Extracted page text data
++++++

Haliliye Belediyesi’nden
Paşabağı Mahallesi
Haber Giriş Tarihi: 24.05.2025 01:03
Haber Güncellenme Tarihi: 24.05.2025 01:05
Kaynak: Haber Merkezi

++++++

** DESCRIPTION OF THE TASK **
The expected output is every record, repeated exactly.

** SOLUTION TO THE EXERCISE **
Haliliye Belediyesi’nden
Paşabağı Mahallesi
Haber Giriş Tarihi: 24.05.2025 01:03
Haber Güncellenme Tarihi: 24.05.2025 01:05
Kaynak: Haber Merkezi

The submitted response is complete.